「これから、お前達で殺し合いをしてもらう」


隣にいた大石先輩に起こされ、まだしっかりしない意識の中……。
氷帝の顧問……らしい人の口から言われたのは、とんでもねえ言葉。
殺し合い……?何変な事言ってんだよ。現実味がなさすぎる。
一瞬、俺の聞き間違いかと思った。
その証拠に、周りの人たちの反応も俺のそれと全く同じだった。


「監督?何冗談言ってんスか?」


一番に氷帝の宍戸さんが口を開いた。
深刻というよりは、嘘はやめてくださいよとドッキリのネタばらしを求める要領で。
だが顧問の先生たちは全員、黙ってこっちを見据えていた。


「……っ」


予想していたものとは違い、先生達は無に近い表情を崩さなかった。
何かを言うわけでもなく、察しろと目で告げているような感じだ。
こんな表情、雰囲気に包まれたら……冗談でないという気がしてくる。
この嫌な空気に、聞いた宍戸さんだけでなく他の人たちの表情もだんだんと暗くなっていった。
………まさか……本当に……本気、なのか……?


「竜崎先生、これはどういう事ですか?」


重い空気を破ったのは、手塚部長。

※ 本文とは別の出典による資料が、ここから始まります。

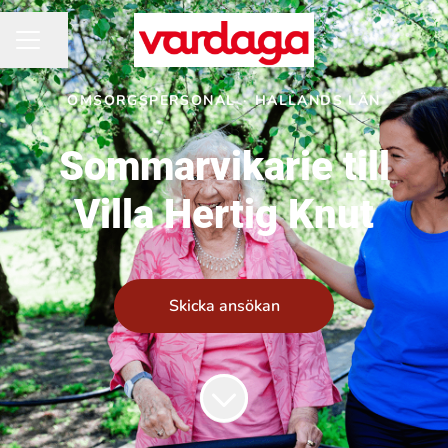
Dela sidan
KARRIÄRMENY
OMSORGSPERSONAL
·
HALLANDS LÄN
Sommarvikarie till
Villa Hertig Knut
Skicka ansökan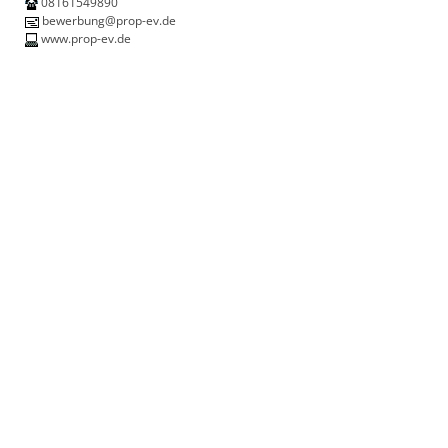
08161549890
bewerbung@prop-ev.de
www.prop-ev.de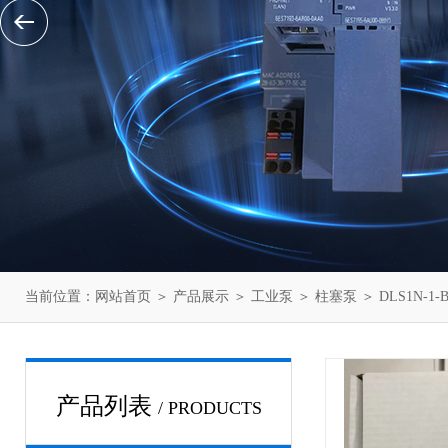
当前位置：
网站首页
＞
产品展示
＞
工业泵
＞
柱塞泵
＞ DLS1N-1
产品列表
/ PRODUCTS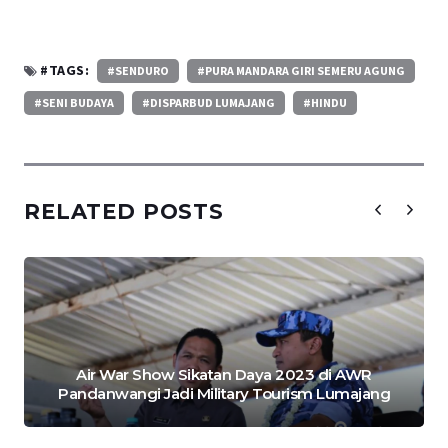
#TAGS:
#SENDURO
#PURA MANDARA GIRI SEMERU AGUNG
#SENI BUDAYA
#DISPARBUD LUMAJANG
#HINDU
RELATED POSTS
Air War Show Sikatan Daya 2023 di AWR
Pandanwangi Jadi Military Tourism Lumajang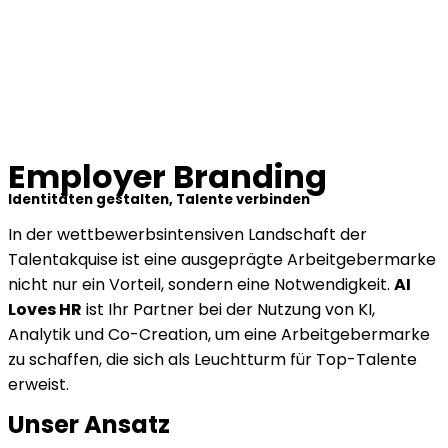
Employer Branding
Identitäten gestalten, Talente verbinden
In der wettbewerbsintensiven Landschaft der
Talentakquise ist eine ausgeprägte Arbeitgebermarke
nicht nur ein Vorteil, sondern eine Notwendigkeit.
AI
Loves HR
ist Ihr Partner bei der Nutzung von KI,
Analytik und Co-Creation, um eine Arbeitgebermarke
zu schaffen, die sich als Leuchtturm für Top-Talente
erweist.
Unser Ansatz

そのため全員の視線が部長に集まる。
いつものように冷静な口調でも、若干焦りが混ざっているのが分かった。


「言葉の通りだよ」


そんな手塚部長の問いかけにも、眉一つ動かさず返す先生。
なんだかいつも俺たちが見ている先生じゃないみたいで、反応に困る。


「……おい、意味が分からねぇぞ」


説明の何も無い事からか、山吹の亜久津さんが舌打ちをしながら苛々した様子で声を出した。


「ですから、殺し合いですよ。亜久津くん」


亜久津さんの言葉には山吹の顧問の先生が答えた。
優しく平静に、でも非道に言葉を言い放つ。
再び訪れた重い沈黙。少しずつ、理解せざるを得ない状況になってきた。


「……お前達も、BRの事は知っているだろう」


氷帝の顧問が静かに口を開いた。全員の目を見るように、見渡して。


「今回、そのBRにお前達が選ばれた」


そして目を閉じて、淡々と告げた。
……嘘だろ?BRって、なんでそんなもんに俺たちが……?
俺は目を見開いて、氷帝の監督をはじめ全員の監督の顔を見た。
早く、早く言ってくださいよ。嘘だって。悪い冗談でしたって。
何も言わず、理解だけを求めている監督たちに俺の額に冷や汗が浮かび上がる。
だって俺達は、ただ合同合宿をしに……。
昨日も皆であんなにはしゃいでたのに……。
全国大会で、勝利に執着して戦ったテニスじゃなくて。
全員で楽しむ″宿にしようって。
他の皆も、理解できないのかお互い顔を見合わせている。


「……あたしは長い説明は嫌いだよ。榊、もう出発させてくれ。後は自力で何とかするさ」


そう言い放つ竜崎先生……。
どうしてッスか?
昨日、俺たちに言ったッスよね?


「合同合宿、思い切り戦ってきな」


俺たち、本当に嬉しかったんスよ?
色んな……本当に色んな奴と、また戦えるって……。
大好きなテニスで。思い切り。
引退するはずの先輩たちも参加できるし……。
俺はもちろん、先輩たちも喜んでた。

なのに………





――――戦える?





……!!
もしかして、初めから、あの言葉は……。


「さあ、戦いを楽しんできな」


いつも試合の時後押しされる、頼りのある竜崎先生の笑み。